> **Exercise goal**:
From the listing below, extract every line in which the word "Nieuwkoop" appears.

> **Input material**:

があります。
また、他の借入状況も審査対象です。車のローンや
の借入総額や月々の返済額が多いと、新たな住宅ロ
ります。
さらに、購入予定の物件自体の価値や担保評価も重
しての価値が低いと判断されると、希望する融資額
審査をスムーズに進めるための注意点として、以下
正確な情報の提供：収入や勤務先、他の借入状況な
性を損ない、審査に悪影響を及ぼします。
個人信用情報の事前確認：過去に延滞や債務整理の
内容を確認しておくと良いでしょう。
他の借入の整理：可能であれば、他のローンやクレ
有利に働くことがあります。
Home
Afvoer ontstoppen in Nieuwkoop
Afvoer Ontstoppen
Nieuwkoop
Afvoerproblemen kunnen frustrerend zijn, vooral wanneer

---

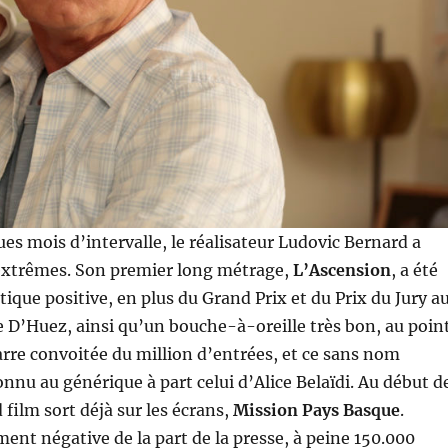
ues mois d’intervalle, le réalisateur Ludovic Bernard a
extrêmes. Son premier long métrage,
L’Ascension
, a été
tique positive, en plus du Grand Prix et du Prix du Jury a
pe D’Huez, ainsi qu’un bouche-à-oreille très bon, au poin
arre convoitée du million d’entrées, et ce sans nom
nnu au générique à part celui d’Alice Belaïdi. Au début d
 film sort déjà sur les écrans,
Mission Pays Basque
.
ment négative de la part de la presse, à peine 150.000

> **Task answer**:
Afvoer ontstoppen in Nieuwkoop
Nieuwkoop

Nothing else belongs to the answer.